Dal punto di vista di mercato, l’evento mette in luce rischi specifici delle soluzioni layer‑2 e sidechain: pur offrendo funzioni come transazioni più rapide e emissione di token, introducono dipendenze critiche dal software di infrastruttura e dai processi di governance della federazione.
Per gli investitori e gli operatori italiani, la vicenda sottolinea l’importanza di valutare non solo la natura dell’asset digitale ma anche l’architettura tecnica e i meccanismi di custodia. Società e exchange che offrono servizi connessi a sidechain devono dimostrare controlli robusti e piani di risposta agli incidenti.
Al momento non risultano restituzioni dei fondi; la rete rimane in pausa mentre i membri della federazione lavorano a una soluzione correttiva. La situazione è in evoluzione e richiederà controlli approfonditi prima di permettere la ripresa delle normali operazioni.
Prospettive regolamentari e best practice
Incidenti come questo potrebbero richiamare l’attenzione delle autorità di vigilanza sui rischi operativi associati alle infrastrutture decentralizzate e ai servizi di custodia. A livello pratico, è prevedibile una maggiore richiesta di standard di audit del codice, procedure di disclosure e meccanismi di escalation condivisi tra operatori di mercato.
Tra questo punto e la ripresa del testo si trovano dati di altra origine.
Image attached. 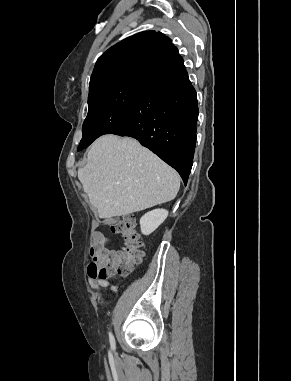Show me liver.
<instances>
[{"mask_svg":"<svg viewBox=\"0 0 291 381\" xmlns=\"http://www.w3.org/2000/svg\"><path fill=\"white\" fill-rule=\"evenodd\" d=\"M78 179L102 219L169 202L180 188L173 168L135 139L111 134L91 145Z\"/></svg>","mask_w":291,"mask_h":381,"instance_id":"6515ba94","label":"liver"}]
</instances>
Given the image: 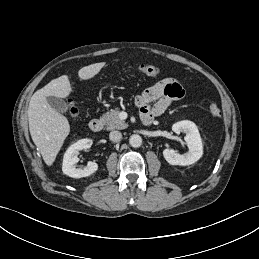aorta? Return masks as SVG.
Masks as SVG:
<instances>
[{"mask_svg":"<svg viewBox=\"0 0 259 259\" xmlns=\"http://www.w3.org/2000/svg\"><path fill=\"white\" fill-rule=\"evenodd\" d=\"M129 143L134 148L140 147L142 145V138L140 135L134 134L130 136Z\"/></svg>","mask_w":259,"mask_h":259,"instance_id":"aorta-1","label":"aorta"}]
</instances>
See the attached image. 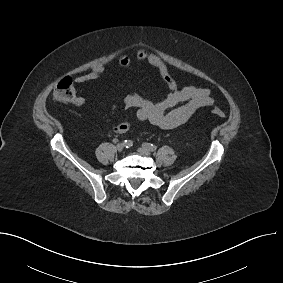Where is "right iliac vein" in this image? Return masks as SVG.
I'll use <instances>...</instances> for the list:
<instances>
[{
  "label": "right iliac vein",
  "instance_id": "obj_1",
  "mask_svg": "<svg viewBox=\"0 0 283 283\" xmlns=\"http://www.w3.org/2000/svg\"><path fill=\"white\" fill-rule=\"evenodd\" d=\"M125 148L124 144L123 143H118L117 146H116V149L118 152H121L123 151Z\"/></svg>",
  "mask_w": 283,
  "mask_h": 283
}]
</instances>
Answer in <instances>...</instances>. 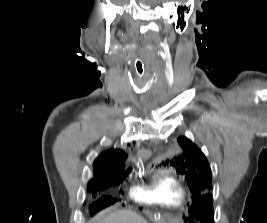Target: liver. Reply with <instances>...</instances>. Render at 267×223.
<instances>
[{
    "mask_svg": "<svg viewBox=\"0 0 267 223\" xmlns=\"http://www.w3.org/2000/svg\"><path fill=\"white\" fill-rule=\"evenodd\" d=\"M91 223H148L139 214L129 211L121 210L110 213L108 215H99Z\"/></svg>",
    "mask_w": 267,
    "mask_h": 223,
    "instance_id": "obj_1",
    "label": "liver"
}]
</instances>
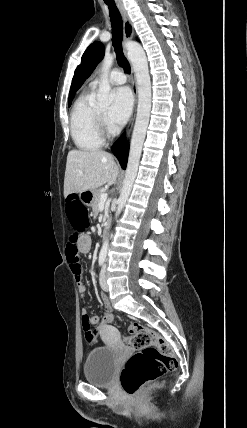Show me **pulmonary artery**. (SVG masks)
<instances>
[{
    "mask_svg": "<svg viewBox=\"0 0 247 428\" xmlns=\"http://www.w3.org/2000/svg\"><path fill=\"white\" fill-rule=\"evenodd\" d=\"M108 80L111 84L121 85V84H124L126 82V76L122 71H120L118 69H114L109 74ZM99 82H100V79H95L90 83V86L92 88H95L99 84Z\"/></svg>",
    "mask_w": 247,
    "mask_h": 428,
    "instance_id": "obj_1",
    "label": "pulmonary artery"
}]
</instances>
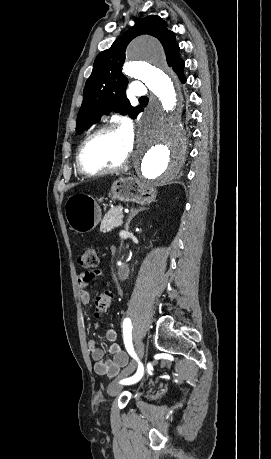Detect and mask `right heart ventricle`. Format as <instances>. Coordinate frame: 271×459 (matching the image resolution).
I'll return each instance as SVG.
<instances>
[{"mask_svg": "<svg viewBox=\"0 0 271 459\" xmlns=\"http://www.w3.org/2000/svg\"><path fill=\"white\" fill-rule=\"evenodd\" d=\"M77 169H78V167H77ZM78 172H79L81 175L85 176V174H83L79 169H78Z\"/></svg>", "mask_w": 271, "mask_h": 459, "instance_id": "obj_1", "label": "right heart ventricle"}]
</instances>
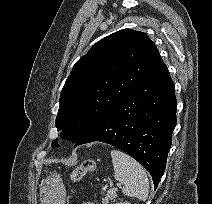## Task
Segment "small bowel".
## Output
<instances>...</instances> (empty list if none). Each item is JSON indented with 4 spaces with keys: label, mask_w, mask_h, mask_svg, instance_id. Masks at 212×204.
Segmentation results:
<instances>
[{
    "label": "small bowel",
    "mask_w": 212,
    "mask_h": 204,
    "mask_svg": "<svg viewBox=\"0 0 212 204\" xmlns=\"http://www.w3.org/2000/svg\"><path fill=\"white\" fill-rule=\"evenodd\" d=\"M84 204H93V203H91V202H87V203H84Z\"/></svg>",
    "instance_id": "obj_1"
}]
</instances>
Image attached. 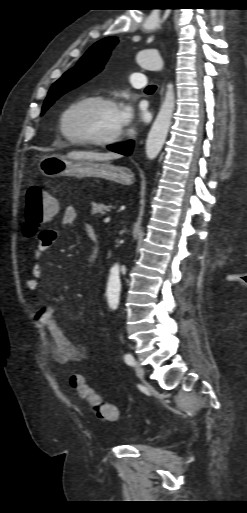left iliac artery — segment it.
I'll list each match as a JSON object with an SVG mask.
<instances>
[{
    "mask_svg": "<svg viewBox=\"0 0 247 513\" xmlns=\"http://www.w3.org/2000/svg\"><path fill=\"white\" fill-rule=\"evenodd\" d=\"M124 359H125V362L128 365H134L135 364L134 358H133V356L130 353L125 354Z\"/></svg>",
    "mask_w": 247,
    "mask_h": 513,
    "instance_id": "44dca946",
    "label": "left iliac artery"
}]
</instances>
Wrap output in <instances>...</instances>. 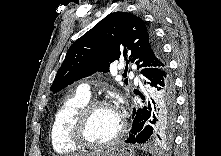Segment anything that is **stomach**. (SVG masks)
Segmentation results:
<instances>
[{
    "label": "stomach",
    "instance_id": "stomach-1",
    "mask_svg": "<svg viewBox=\"0 0 221 156\" xmlns=\"http://www.w3.org/2000/svg\"><path fill=\"white\" fill-rule=\"evenodd\" d=\"M104 156H134V151L129 147H114L106 151Z\"/></svg>",
    "mask_w": 221,
    "mask_h": 156
}]
</instances>
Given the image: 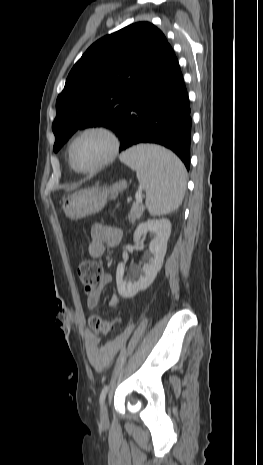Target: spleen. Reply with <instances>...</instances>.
I'll return each instance as SVG.
<instances>
[{
	"label": "spleen",
	"instance_id": "spleen-1",
	"mask_svg": "<svg viewBox=\"0 0 263 465\" xmlns=\"http://www.w3.org/2000/svg\"><path fill=\"white\" fill-rule=\"evenodd\" d=\"M121 160L136 171L146 190V207L153 216L176 210L186 190V169L172 152L156 145H138L123 153Z\"/></svg>",
	"mask_w": 263,
	"mask_h": 465
}]
</instances>
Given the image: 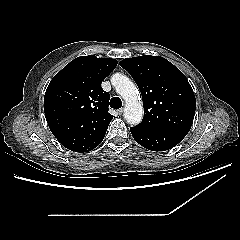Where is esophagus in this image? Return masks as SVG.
<instances>
[{
    "mask_svg": "<svg viewBox=\"0 0 240 240\" xmlns=\"http://www.w3.org/2000/svg\"><path fill=\"white\" fill-rule=\"evenodd\" d=\"M117 113H118L119 115H122V114H123V108L118 109V110H117Z\"/></svg>",
    "mask_w": 240,
    "mask_h": 240,
    "instance_id": "obj_1",
    "label": "esophagus"
}]
</instances>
Per gli operatori italiani interessati all’ecosistema cripto, è consigliabile rafforzare le verifiche tecniche sui partner tecnologici, implementare segmentazioni di rischio e predisporre piani di contingenza per la segregazione e il recupero dei fondi.
In sintesi
- La vulnerabilità tecnica in Elements evidenzia come le sidechain possano concentrare rischi operativi rilevanti, influenzando fiducia e liquidità degli asset emessi su queste reti.
- Per gli investitori, la priorità è valutare la solidità infrastrutturale e le pratiche di custodia dei fornitori di servizi cripto, più che limitarsi alla performance degli asset sottostanti.
- Il settore potrebbe vedere un’accelerazione delle richieste regolamentari su audit del codice e piani di risposta agli incidenti, con impatti sui costi operativi degli operatori europei e italiani.